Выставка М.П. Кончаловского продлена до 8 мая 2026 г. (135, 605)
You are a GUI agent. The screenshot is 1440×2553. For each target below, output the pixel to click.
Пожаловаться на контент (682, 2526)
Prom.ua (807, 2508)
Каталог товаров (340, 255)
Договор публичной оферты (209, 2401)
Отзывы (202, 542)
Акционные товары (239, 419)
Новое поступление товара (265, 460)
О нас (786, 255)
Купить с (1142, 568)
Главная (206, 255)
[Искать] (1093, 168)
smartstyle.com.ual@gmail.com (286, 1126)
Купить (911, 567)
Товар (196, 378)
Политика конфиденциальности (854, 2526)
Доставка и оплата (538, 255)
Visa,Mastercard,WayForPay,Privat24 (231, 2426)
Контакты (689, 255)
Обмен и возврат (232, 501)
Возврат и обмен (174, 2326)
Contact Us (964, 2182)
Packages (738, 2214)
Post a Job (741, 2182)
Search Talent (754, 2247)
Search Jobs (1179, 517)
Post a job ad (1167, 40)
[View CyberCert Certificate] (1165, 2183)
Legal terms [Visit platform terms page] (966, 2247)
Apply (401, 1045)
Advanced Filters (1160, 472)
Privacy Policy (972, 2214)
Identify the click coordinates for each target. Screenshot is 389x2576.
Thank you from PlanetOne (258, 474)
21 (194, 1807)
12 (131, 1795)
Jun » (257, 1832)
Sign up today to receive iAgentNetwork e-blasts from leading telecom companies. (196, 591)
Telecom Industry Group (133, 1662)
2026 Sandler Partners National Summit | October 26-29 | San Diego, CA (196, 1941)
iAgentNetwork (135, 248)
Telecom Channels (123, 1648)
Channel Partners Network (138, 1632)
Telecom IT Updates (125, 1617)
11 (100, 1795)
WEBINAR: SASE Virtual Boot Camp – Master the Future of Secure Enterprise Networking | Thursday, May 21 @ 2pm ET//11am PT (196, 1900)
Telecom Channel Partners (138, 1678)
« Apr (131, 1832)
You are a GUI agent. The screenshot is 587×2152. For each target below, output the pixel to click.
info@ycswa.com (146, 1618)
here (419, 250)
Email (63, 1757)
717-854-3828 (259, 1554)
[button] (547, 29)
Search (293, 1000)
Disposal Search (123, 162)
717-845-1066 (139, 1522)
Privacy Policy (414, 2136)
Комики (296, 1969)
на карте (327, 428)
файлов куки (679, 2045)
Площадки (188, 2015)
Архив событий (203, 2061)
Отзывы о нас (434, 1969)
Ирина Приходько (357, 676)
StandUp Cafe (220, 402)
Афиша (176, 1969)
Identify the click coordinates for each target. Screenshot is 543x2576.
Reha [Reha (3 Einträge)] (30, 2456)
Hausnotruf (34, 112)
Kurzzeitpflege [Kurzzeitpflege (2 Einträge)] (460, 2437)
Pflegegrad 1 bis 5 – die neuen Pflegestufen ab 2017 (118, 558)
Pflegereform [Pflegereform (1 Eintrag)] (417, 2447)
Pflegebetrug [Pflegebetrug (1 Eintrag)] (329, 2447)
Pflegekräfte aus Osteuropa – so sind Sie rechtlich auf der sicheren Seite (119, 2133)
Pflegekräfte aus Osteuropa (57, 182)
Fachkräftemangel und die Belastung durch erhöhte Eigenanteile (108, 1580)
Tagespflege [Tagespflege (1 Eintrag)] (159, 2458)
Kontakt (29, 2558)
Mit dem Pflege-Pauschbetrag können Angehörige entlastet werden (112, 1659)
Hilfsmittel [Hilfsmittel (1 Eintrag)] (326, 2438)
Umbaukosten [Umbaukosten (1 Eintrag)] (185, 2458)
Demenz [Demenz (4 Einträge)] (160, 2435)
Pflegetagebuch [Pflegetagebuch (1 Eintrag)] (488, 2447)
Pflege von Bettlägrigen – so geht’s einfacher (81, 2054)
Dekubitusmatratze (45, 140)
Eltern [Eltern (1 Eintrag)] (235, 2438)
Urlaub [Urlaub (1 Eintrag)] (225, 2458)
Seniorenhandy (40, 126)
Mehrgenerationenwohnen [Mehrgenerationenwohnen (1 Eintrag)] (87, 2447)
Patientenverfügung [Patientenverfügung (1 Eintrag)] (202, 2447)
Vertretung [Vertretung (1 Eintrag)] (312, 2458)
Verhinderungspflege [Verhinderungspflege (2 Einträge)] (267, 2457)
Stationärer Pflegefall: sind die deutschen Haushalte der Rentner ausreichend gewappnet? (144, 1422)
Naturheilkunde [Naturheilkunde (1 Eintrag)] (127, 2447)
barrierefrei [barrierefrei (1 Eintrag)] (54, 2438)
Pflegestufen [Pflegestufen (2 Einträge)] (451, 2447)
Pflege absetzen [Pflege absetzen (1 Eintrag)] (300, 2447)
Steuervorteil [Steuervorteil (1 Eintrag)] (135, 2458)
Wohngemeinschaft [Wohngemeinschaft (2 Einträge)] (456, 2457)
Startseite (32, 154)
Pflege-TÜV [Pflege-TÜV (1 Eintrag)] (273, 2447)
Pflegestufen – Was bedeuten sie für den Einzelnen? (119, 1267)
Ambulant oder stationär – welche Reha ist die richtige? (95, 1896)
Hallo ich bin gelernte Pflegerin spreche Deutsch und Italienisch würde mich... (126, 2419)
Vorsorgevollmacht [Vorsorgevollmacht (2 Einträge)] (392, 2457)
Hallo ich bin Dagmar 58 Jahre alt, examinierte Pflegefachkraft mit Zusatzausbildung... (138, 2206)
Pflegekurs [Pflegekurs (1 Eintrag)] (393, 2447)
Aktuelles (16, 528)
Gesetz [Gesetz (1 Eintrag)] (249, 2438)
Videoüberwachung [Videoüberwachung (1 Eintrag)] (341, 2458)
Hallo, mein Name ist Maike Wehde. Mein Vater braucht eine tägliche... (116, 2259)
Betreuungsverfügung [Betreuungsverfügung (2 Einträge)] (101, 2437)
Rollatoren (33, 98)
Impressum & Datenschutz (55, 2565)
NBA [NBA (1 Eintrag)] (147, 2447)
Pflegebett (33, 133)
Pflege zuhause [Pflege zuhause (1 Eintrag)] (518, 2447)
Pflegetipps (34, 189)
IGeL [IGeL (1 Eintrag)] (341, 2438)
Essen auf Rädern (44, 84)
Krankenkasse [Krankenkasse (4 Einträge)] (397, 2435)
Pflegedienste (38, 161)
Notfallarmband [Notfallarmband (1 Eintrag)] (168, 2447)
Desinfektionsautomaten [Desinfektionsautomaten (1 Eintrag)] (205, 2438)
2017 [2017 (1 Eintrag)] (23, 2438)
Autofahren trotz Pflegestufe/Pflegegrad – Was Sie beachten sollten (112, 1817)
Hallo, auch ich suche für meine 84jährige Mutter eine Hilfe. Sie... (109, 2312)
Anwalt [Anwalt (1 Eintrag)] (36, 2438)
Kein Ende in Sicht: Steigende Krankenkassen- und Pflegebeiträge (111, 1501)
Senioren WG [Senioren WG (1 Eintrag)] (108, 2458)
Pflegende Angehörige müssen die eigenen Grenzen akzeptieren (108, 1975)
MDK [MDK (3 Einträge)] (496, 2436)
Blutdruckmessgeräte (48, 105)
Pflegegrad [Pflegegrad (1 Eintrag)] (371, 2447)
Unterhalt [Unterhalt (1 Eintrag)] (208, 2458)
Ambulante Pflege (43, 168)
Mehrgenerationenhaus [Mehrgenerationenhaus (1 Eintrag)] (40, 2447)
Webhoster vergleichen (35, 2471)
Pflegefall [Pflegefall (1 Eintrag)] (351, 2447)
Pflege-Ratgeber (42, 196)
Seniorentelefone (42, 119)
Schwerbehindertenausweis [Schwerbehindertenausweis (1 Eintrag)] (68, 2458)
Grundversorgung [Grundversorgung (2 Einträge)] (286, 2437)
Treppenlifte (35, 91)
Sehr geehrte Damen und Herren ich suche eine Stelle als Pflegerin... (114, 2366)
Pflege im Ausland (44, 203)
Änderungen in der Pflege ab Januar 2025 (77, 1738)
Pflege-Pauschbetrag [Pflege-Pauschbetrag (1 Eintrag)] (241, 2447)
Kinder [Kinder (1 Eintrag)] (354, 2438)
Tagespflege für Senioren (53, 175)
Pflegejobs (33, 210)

▶ _AIM OF THE TASK_:
Please give back exactly the lines of this listing beginning at the line with "Stationärer Pflegefall: sind" and ending with the line with "Rollatoren (33, 98)", both included, and nothing else.

▶ _REPLY TO THE EXERCISE_:
Stationärer Pflegefall: sind die deutschen Haushalte der Rentner ausreichend gewappnet? (144, 1422)
Naturheilkunde [Naturheilkunde (1 Eintrag)] (127, 2447)
barrierefrei [barrierefrei (1 Eintrag)] (54, 2438)
Pflegestufen [Pflegestufen (2 Einträge)] (451, 2447)
Pflege absetzen [Pflege absetzen (1 Eintrag)] (300, 2447)
Steuervorteil [Steuervorteil (1 Eintrag)] (135, 2458)
Wohngemeinschaft [Wohngemeinschaft (2 Einträge)] (456, 2457)
Startseite (32, 154)
Pflege-TÜV [Pflege-TÜV (1 Eintrag)] (273, 2447)
Pflegestufen – Was bedeuten sie für den Einzelnen? (119, 1267)
Ambulant oder stationär – welche Reha ist die richtige? (95, 1896)
Hallo ich bin gelernte Pflegerin spreche Deutsch und Italienisch würde mich... (126, 2419)
Vorsorgevollmacht [Vorsorgevollmacht (2 Einträge)] (392, 2457)
Hallo ich bin Dagmar 58 Jahre alt, examinierte Pflegefachkraft mit Zusatzausbildung... (138, 2206)
Pflegekurs [Pflegekurs (1 Eintrag)] (393, 2447)
Aktuelles (16, 528)
Gesetz [Gesetz (1 Eintrag)] (249, 2438)
Videoüberwachung [Videoüberwachung (1 Eintrag)] (341, 2458)
Hallo, mein Name ist Maike Wehde. Mein Vater braucht eine tägliche... (116, 2259)
Betreuungsverfügung [Betreuungsverfügung (2 Einträge)] (101, 2437)
Rollatoren (33, 98)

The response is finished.